Cendant Spin-off Companies Begin 'When Issued' Trading
Four Separate Securities to Be Traded - Companies Update Forecasts
NEW YORK, NY, July 19, 2006. Cendant Corporation (NYSE:CD) announced today that "when issued" trading in the common stock of the two companies it is spinning off, Realogy Corporation (NYSE:H) and Wyndham Worldwide Corporation (NYSE:WYN) , is expected to begin on the New York Stock Exchange today. In addition, shares of Cendant Corporation will begin trading two ways -- either with or without the dividend of the shares of Realogy and Wyndham Worldwide.
Because Cendant common stock will continue to trade "regular-way" (inclusive of the Realogy and Wyndham Worldwide distributions) on the New York Stock Exchange through the distribution date, any holder of Cendant common stock who sells Cendant shares in the "regular way" market prior to the close of business on July 31, 2006 will also be selling the related entitlement to receive shares of Realogy or Wyndham Worldwide common stock in respect of such shares. Investors are encouraged to consult with their financial advisors regarding the specific implications of selling Cendant common stock before the distribution date.
As previously announced, shares of Realogy and Wyndham Worldwide will be issued at the close of business on July 31 to shareholders of record of Cendant on July 21. "Regular way" trading in the common stock of Realogy, Wyndham Worldwide and Cendant is expected to commence on August 1st.

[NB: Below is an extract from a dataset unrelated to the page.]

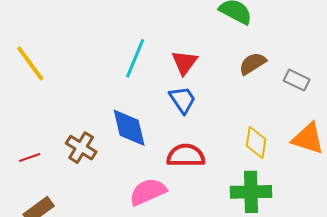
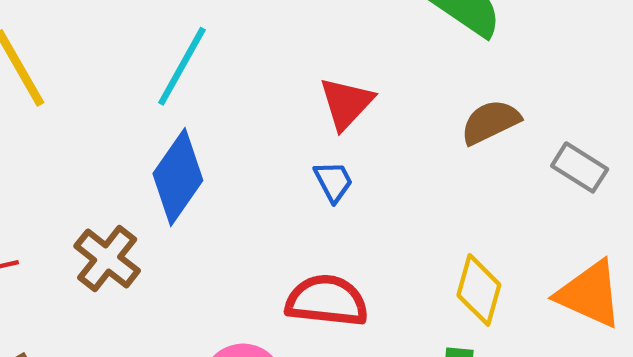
cyan line: (135, 58) -> (182, 66), moved
blue trapezoid: (183, 100) -> (333, 181), size x0.7
blue diamond: (129, 128) -> (178, 177), moved, turned 42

In connection with the commencement of "when issued" trading, Realogy Corporation and Wyndham Worldwide Corporation each stated that their forecasts remain within the range of the most recently announced 2006 full year revenue and EBITDA outlook (before restructuring and separation-related expenses). Avis Budget Group reiterated its previously announced expectation that, due to replacing secured debt with newly issued non-vehicle related debt, results subsequent to that transaction will reflect lower vehicle-related interest expense above the EBITDA line and higher non-vehicle related interest expense below the EBITDA line, which will positively impact year-over-year EBITDA comparisons. However, the benefit of reduced vehicle-related interest expense on Avis Budget's EBITDA may be offset by anticipated fleet cost increases and lower growth of domestic enplanements and pricing.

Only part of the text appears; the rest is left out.